BBC One’s adaptation of Philip Pullman’s His Dark Materials series is starting to come together: Deadline reports that director Tom Hooper (The King’s Speech) has signed on to helm what will be an eight-part television series, and two major roles have been filled. Dafne Keen, the breakout star of Logan, will play alethiometer-consulting orphan Lyra Belacqua, while Hamilton’s Lin-Manuel Miranda will play cowboy Lee Scoresby.

Jack Thorne, writer of Harry Potter and the Cursed Child, is scripting the adaptation. The BBC’s official synopsis for the series implies that the eight-part adaptation will span all three books:

Northern Lights introduces Lyra, an orphan, who lives in a parallel universe in which science, theology and magic are entwined. Lyra’s search for a kidnapped friend uncovers a sinister plot involving stolen children, and turns into a quest to understand a mysterious phenomenon called Dust.

In The Subtle Knife she is joined on her journey by Will, a boy who possesses a knife that can cut windows between worlds. As Lyra learns the truth about her parents and her prophesied destiny, the two young people are caught up in a war against celestial powers that ranges across many worlds and leads to a thrilling conclusion in The Amber Spyglass.

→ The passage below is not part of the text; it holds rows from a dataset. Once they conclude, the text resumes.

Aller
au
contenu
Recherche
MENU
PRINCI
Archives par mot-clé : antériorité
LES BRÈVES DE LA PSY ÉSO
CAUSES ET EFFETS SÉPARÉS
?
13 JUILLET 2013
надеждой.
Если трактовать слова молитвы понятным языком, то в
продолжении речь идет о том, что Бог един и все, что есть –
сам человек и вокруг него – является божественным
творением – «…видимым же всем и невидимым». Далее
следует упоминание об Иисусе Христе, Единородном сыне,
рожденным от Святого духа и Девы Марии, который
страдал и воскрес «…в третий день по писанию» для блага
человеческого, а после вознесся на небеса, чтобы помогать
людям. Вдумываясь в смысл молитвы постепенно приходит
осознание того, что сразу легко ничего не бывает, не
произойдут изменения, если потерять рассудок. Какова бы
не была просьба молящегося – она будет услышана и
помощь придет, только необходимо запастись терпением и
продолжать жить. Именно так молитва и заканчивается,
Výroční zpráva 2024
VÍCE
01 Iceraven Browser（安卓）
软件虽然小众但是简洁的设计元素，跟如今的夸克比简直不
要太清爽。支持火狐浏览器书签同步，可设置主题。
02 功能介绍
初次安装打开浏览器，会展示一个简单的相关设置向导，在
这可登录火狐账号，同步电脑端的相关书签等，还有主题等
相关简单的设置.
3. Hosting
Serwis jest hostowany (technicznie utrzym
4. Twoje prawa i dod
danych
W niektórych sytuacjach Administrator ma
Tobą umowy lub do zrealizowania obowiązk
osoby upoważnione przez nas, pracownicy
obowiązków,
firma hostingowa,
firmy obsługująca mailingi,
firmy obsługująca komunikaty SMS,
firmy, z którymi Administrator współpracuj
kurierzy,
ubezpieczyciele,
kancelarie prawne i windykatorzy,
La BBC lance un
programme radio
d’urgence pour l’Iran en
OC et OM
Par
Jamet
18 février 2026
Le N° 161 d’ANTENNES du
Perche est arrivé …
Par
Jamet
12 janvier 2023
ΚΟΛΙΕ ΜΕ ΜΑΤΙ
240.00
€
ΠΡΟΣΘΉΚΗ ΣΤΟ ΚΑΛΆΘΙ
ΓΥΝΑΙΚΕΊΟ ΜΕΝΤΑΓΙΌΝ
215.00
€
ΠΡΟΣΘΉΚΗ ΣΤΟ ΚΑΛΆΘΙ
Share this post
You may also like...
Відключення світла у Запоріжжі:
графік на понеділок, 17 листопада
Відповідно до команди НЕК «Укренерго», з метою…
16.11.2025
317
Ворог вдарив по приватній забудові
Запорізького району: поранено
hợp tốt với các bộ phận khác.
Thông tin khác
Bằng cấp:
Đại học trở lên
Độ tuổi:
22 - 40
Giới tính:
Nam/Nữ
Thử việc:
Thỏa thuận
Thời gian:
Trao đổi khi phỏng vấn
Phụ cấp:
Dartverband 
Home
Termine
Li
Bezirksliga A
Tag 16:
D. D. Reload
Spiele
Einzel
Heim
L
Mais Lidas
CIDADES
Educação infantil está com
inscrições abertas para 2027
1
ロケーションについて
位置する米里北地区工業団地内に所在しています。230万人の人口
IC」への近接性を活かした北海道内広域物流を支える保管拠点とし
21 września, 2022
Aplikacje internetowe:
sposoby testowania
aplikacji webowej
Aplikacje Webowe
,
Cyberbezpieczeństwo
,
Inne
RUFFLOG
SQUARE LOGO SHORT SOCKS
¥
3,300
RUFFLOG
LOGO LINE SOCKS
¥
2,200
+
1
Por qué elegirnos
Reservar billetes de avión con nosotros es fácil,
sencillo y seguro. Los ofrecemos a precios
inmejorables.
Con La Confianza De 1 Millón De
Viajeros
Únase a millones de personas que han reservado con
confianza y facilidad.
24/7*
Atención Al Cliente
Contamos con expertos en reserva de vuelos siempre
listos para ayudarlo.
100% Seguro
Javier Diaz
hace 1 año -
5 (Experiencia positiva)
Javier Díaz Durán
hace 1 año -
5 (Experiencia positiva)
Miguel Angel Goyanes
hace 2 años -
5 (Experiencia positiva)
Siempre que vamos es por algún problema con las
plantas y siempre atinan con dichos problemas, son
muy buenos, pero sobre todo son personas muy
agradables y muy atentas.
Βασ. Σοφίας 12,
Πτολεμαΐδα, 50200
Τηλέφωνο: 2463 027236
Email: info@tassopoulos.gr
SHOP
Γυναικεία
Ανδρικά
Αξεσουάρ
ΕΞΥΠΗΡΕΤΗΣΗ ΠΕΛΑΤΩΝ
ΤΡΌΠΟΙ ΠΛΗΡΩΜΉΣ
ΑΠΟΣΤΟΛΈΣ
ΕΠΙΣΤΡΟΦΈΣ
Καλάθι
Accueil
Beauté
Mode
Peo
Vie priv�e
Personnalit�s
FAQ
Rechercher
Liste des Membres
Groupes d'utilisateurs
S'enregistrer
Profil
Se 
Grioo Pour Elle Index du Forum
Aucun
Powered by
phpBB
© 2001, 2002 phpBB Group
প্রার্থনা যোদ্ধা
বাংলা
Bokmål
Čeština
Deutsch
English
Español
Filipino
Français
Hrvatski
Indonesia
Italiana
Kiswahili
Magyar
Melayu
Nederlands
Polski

Is eight hours enough time to properly delve into the entire trilogy? New Line Cinema didn’t follow through on its planned movie trilogy after its 2007 adaptation of The Golden Compass (the U.S. title for Northern Lights) was widely panned for a messy story, excellent acting notwithstanding.

Keen is an excellent choice for Lyra, after she wowed Logan audiences as X-23. Miranda playing Lee Scoresby reflects other similar supporting roles he’s taken on since leaving Hamilton, like in the upcoming Mary Poppins Returns. The Daily Dot’s Gavia Baker-Whitelaw accurately summed up the Internet response to Miranda’s casting:

Speaking of, we’ll be curious to see how the series handles the dæmons. The New Line movie did a handy job with the CGI creatures, and the technology has only improved—though it would be interesting if they went the motion-capture route…

The series will be produced by Bad Wolf’s Jane Tranter and Julie Gardner, to be broadcast in the UK by BBC Worldwide. They’re still in talks for a U.S. distributor, but Deadline mentions both Apple and Netflix being contenders. While pre-production is expected to start this fall, there’s currently no premiere date set.